Tudo seguia bem – note o verbo no
passado. Quando dei por mim, sentado ao meu lado havia um senhor alto, magro e
grisalho, com aspecto de doente. Apesar do calor, ele usava uma boina de
inverno, bem surrada, que exalava um cheiro desagradável de suor e cabelo
molhado. Sem hesitar, nem se importar com a minha indiferença, perguntou:
- Você vai pra Chapecó, rapaz?
- Não, vou pra São Lourenço do
Oeste.
- Ah sim, perto de Navegantes.
- Não, Navegantes é no litoral – lamentei:
se não tivesse corrigido o velho, a conversa poderia ter encerrado ali!
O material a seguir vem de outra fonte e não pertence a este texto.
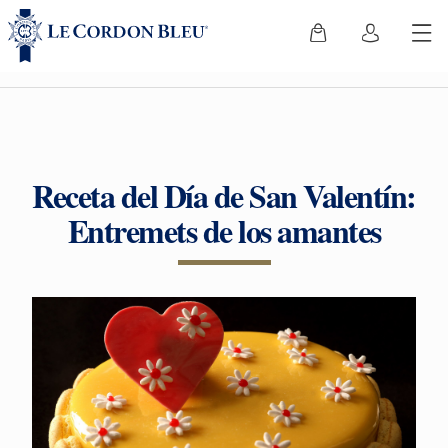
Receta del Día de San Valentín:
Entremets de los amantes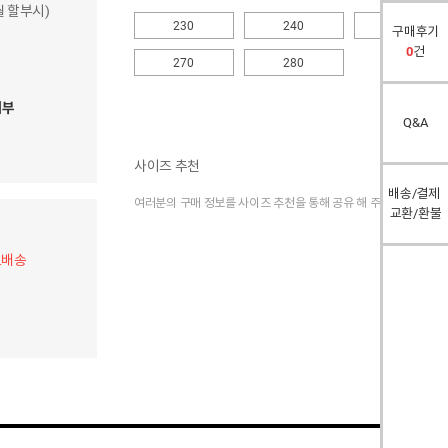
개월 할부시)
230
240
250
구매후기
0
건
270
280
여부
Q&A
사이즈 추천
배송/결제
여러분의 구매 정보를 사이즈 추천을 통해 공유 해 주세요.
교환/환불
료배송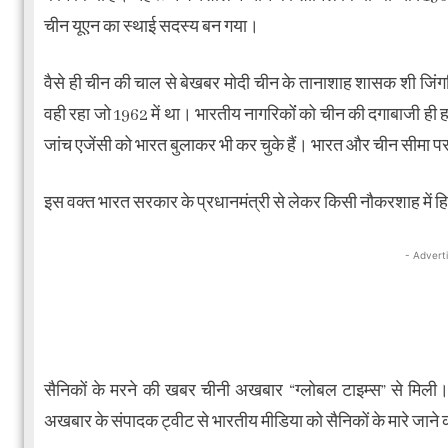
चीन यूएन का स्थाई सदस्य बन गया।
वैसे ही चीन की चाल से बेखबर मोदी चीन के तानाशाह शासक शी जिंगप
वही रहा जो 1962 में था। भारतीय नागरिकोंं को चीन की दगाबाजी ही
जांच एजेंसी को भारत बुलाकर भी कर चुके हैं। भारत और चीन सीमा पर
इस वक्त भारत सरकार के प्रधानमंत्री से लेकर किसी नौकरशाह में ह
- Advert
सैनिकों के मरने की खबर चीनी अखबार “ग्लोबल टाइम्स” से मिली
अखबार के संपादक ट्वीट से भारतीय मीडिया को सैनिकों के मारे जान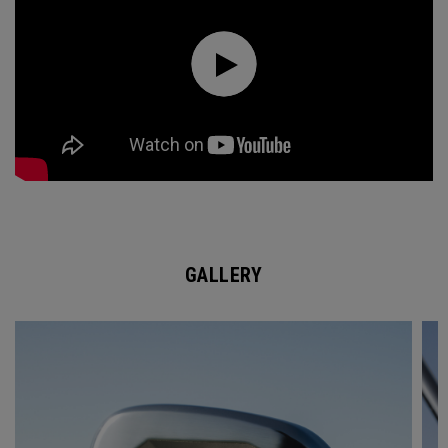
GALLERY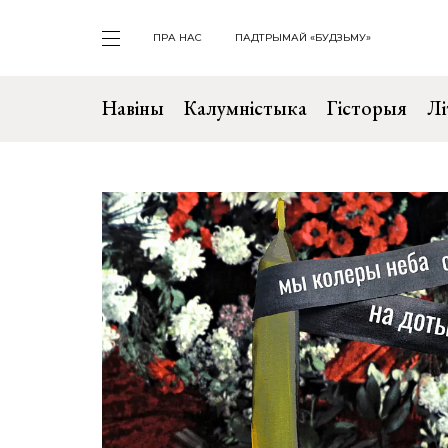
ПРА НАС
ПАДТРЫМАЙ «БУДЗЬМУ»
Навіны
Калумністыка
Гісторыя
Лі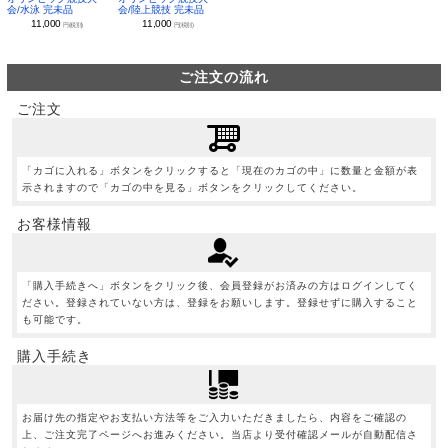
会/水泳 完未品
会/陸上競技 完未品
11,000
11,000
円(税別)
円(税別)
ご注文の流れ
ご注文
「カゴに入れる」ボタンをクリックすると「現在のカゴの中」に数量と金額が表
示されますので「カゴの中を見る」ボタンをクリックしてください。
お客様情報
「購入手続きへ」ボタンをクリック後、会員登録がお済みの方はログインしてく
ださい。登録されていない方は、登録をお願いします。登録せずに購入すること
も可能です。
購入手続き
お届け先の指定やお支払い方法等をご入力いただきましたら、内容をご確認の
上、ご注文完了ページへお進みください。当店より受付確認メールが自動配信さ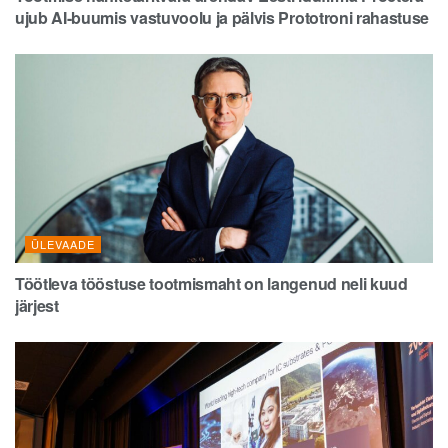
ujub AI-buumis vastuvoolu ja pälvis Prototroni rahastuse
ÜLEVAADE
Töötleva tööstuse tootmismaht on langenud neli kuud
järjest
- Tem parentes em São Lourenço,
rapaz?
- Não. Viagem de trabalho.
- Qual é teu nome?
- Alberto.
- E o sobrenome?
- Fianco. Albero Fianco.
- Você não tem cara de Alberto. É
alemão ou italiano?
- Os dois. Como todo mundo por
aqui, tenho um pouco dos dois.
- Eu sou bugre! – disse todo
orgulhoso. E continuou: meu pai era gaúcho, do Rio Grande o Sul, tchê.
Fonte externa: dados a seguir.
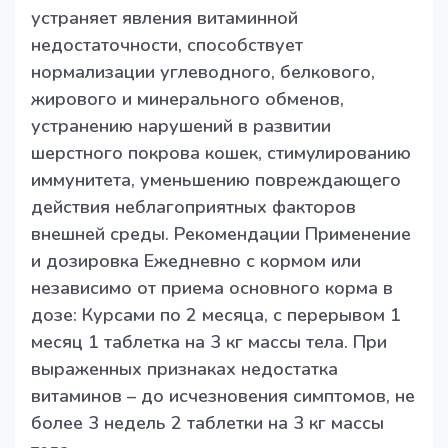
устраняет явления витаминной
недостаточности, способствует
нормализации углеводного, белкового,
жирового и минерального обменов,
устранению нарушений в развитии
шерстного покрова кошек, стимулированию
иммунитета, уменьшению повреждающего
действия неблагоприятных факторов
внешней среды. Рекомендации Применение
и дозировка Ежедневно с кормом или
независимо от приема основного корма в
дозе: Курсами по 2 месяца, с перерывом 1
месяц 1 таблетка на 3 кг массы тела. При
выраженных признаках недостатка
витаминов – до исчезновения симптомов, не
более 3 недель 2 таблетки на 3 кг массы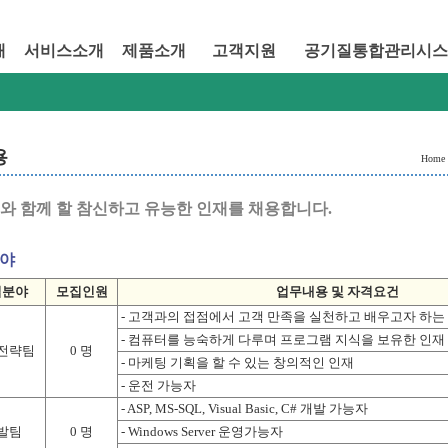
개
서비스소개
제품소개
고객지원
공기질통합관리시스
용
Home
와 함께 할 참신하고 유능한 인재를 채용합니다.
야
집분야
모집인원
업무내용 및 자격요건
- 고객과의 접점에서 고객 만족을 실천하고 배우고자 하는
- 컴퓨터를 능숙하게 다루며 프로그램 지식을 보유한 인재
전략팀
0 명
- 마케팅 기획을 할 수 있는 창의적인 인재
- 운전 가능자
- ASP, MS-SQL, Visual Basic, C# 개발 가능자
발팀
0 명
- Windows Server 운영가능자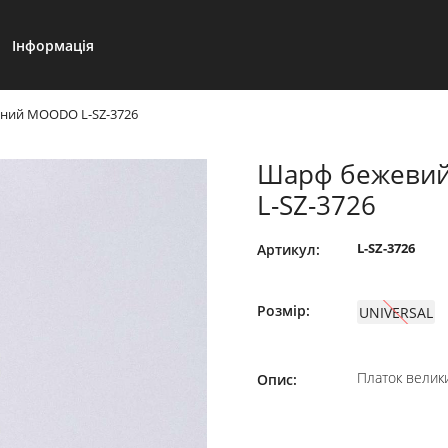
Інформація
ний MOODO L-SZ-3726
Шарф бежеви
L-SZ-3726
L-SZ-3726
Артикул:
Розмір:
UNIVERSAL
Платок велик
Опис: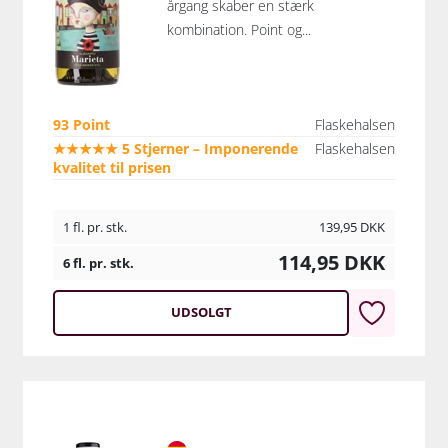
årgang skaber en stærk
kombination. Point og...
93 Point
Flaskehalsen
★★★★★ 5 Stjerner – Imponerende
Flaskehalsen
kvalitet til prisen
1 fl. pr. stk.
139,95
DKK
114,95
DKK
6 fl. pr. stk.
UDSOLGT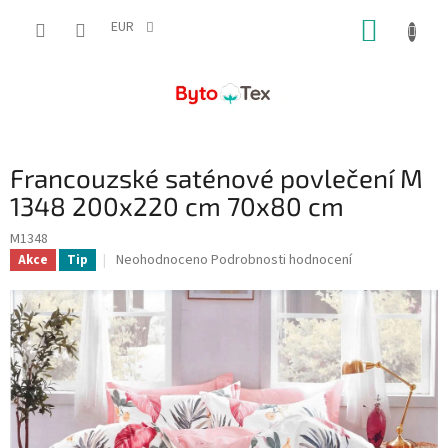
Přejít
NÁKUP
na
EUR
obsah
KOŠÍK
Francouzské saténové povlečení M
1348 200x220 cm 70x80 cm
M1348
Průměrné
Neohodnoceno
Podrobnosti hodnocení
Akce
Tip
hodnocení
produktu
je
0,0
z
5
hvězdiček.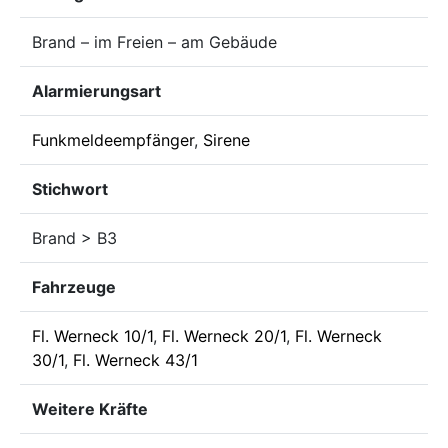
Brand – im Freien – am Gebäude
Alarmierungsart
Funkmeldeempfänger
,
Sirene
Stichwort
Brand > B3
Fahrzeuge
Fl. Werneck 10/1
,
Fl. Werneck 20/1
,
Fl. Werneck
30/1
,
Fl. Werneck 43/1
Weitere Kräfte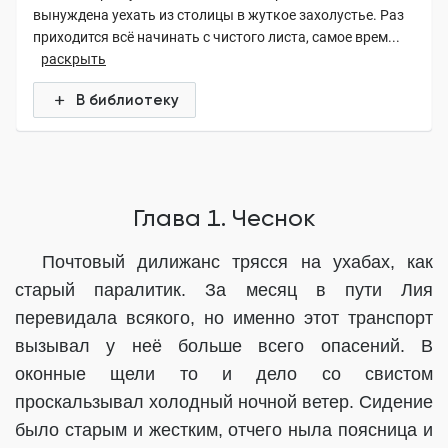
вынуждена уехать из столицы в жуткое захолустье. Раз
приходится всё начинать с чистого листа, самое врем...
раскрыть
В библиотеку
Глава 1. Чеснок
Почтовый дилижанс трясся на ухабах, как
старый паралитик. За месяц в пути Лия
перевидала всякого, но именно этот транспорт
вызывал у неё больше всего опасений. В
оконные щели то и дело со свистом
проскальзывал холодный ночной ветер. Сидение
было старым и жестким, отчего ныла поясница и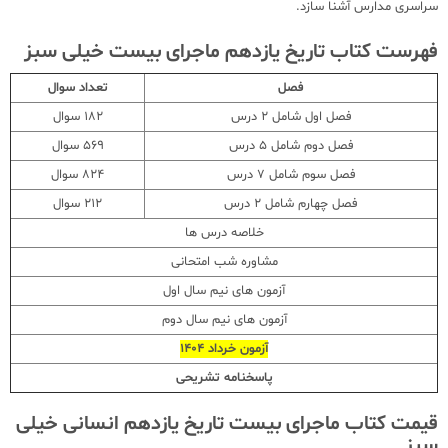
سراسری مدارس آشنا سازد.
فهرست کتاب تاریخ یازدهم ماجرای بیست خیلی سبز
فصل
تعداد سوال
فصل اول شامل 2 درس
182 سوال
فصل دوم شامل 5 درس
569 سوال
فصل سوم شامل 7 درس
824 سوال
فصل چهارم شامل 2 درس
212 سوال
خلاصه درس ها
مشاوره شب امتحانی
آزمون های نیم سال اول
آزمون های نیم سال دوم
آزمون خرداد 1404
پاسخنامه تشریحی
قیمت کتاب ماجرای بیست تاریخ یازدهم انسانی خیلی
سبز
Ele falava tão alto que eu tinha
a certeza que todo mundo no ônibus prestava atenção no diálogo – que me tinha
como parte integrante na condição de vítima.
- Já você, rapaz, então é alemão
da Alemanha! – Disse isso e sorriu, meio zombeteiro. Um curto silêncio
antecedeu o próximo espasmo em forma de divagação.
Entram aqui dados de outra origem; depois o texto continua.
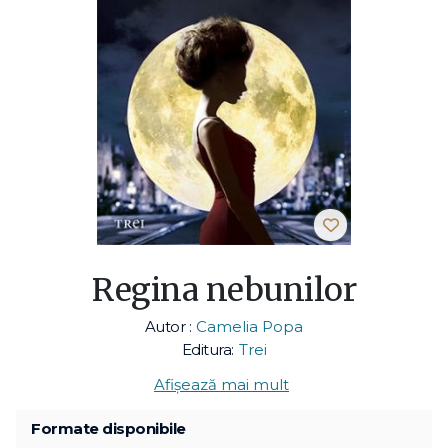
Regina nebunilor
Autor :
Camelia Popa
Editura:
Trei
Afișează mai mult
Formate disponibile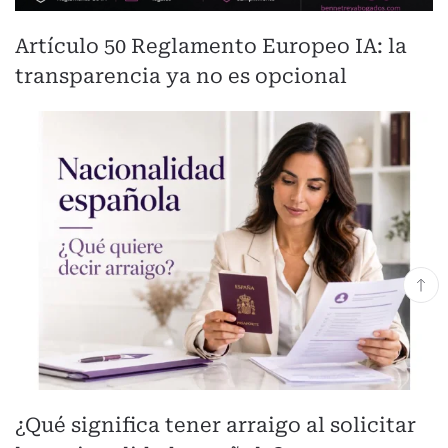
Artículo 50 Reglamento Europeo IA: la
transparencia ya no es opcional
¿Qué significa tener arraigo al solicitar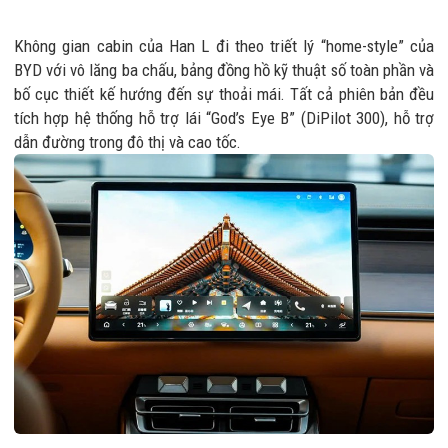
Không gian cabin của Han L đi theo triết lý “home-style” của
BYD với vô lăng ba chấu, bảng đồng hồ kỹ thuật số toàn phần và
bố cục thiết kế hướng đến sự thoải mái. Tất cả phiên bản đều
tích hợp hệ thống hỗ trợ lái “God’s Eye B” (DiPilot 300), hỗ trợ
dẫn đường trong đô thị và cao tốc.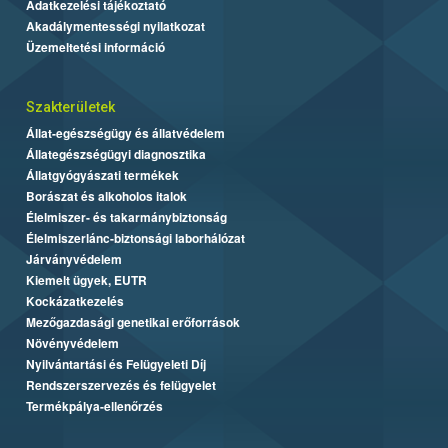
Adatkezelési tájékoztató
Akadálymentességi nyilatkozat
Üzemeltetési információ
Szakterületek
Állat-egészségügy és állatvédelem
Állategészségügyi diagnosztika
Állatgyógyászati termékek
Borászat és alkoholos italok
Élelmiszer- és takarmánybiztonság
Élelmiszerlánc-biztonsági laborhálózat
Járványvédelem
Kiemelt ügyek, EUTR
Kockázatkezelés
Mezőgazdasági genetikai erőforrások
Növényvédelem
Nyilvántartási és Felügyeleti Díj
Rendszerszervezés és felügyelet
Termékpálya-ellenőrzés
- Já perdi três pessoas da minha
família. Estão mortas. Uma delas, meu filho. Mataram o meu filho, sabe.
Senti a voz do homem tremer antes
de prosseguir. Como se num esforço mortal, continuou; o que nessa altura já era
um monólogo.
- Mataram o meu filho, na frente
daquela boate chamada Aquários. Meu filho era capoeirista, faixa preta no
karatê, ninguém ganhava dele na luta. Uma vez veio até um rapaz de Curitiba
lutar com ele. A luta foi na praça, meu filho venceu. Mas uma noite ele estava
parado na frente da boate, com a namorada dele. Chegou um homem e atirou no meu
filho. Matou o meu filho. Eu sei que esse homem hoje tá puxando brasa pro
capeta! – ficou quieto, em seguida completou: Meu filho era tão bonito, tinha o
cabelo comprido, até os ombros.
Nesse momento todos os
passageiros ouviam a história sem disfarçar. Quando o ônibus ganhou os
primeiros movimentos, o homem soltou a última frase da viagem: “Vamos com Deus,
que a virgem Maria proteja a nossa viagem”. Disse com fervor, com intenção de
ser ouvido por todos. Depois disso, dormiu.
E eu, enquanto processava a
história toda, me sentia insustentavelmente confortável, leve com o calor do sol
que invadia a janela e tomava o meu assento. Aos poucos, o calor ganhava
intensidade enquanto dançava no asfalto quente, fazendo meu rosto arder.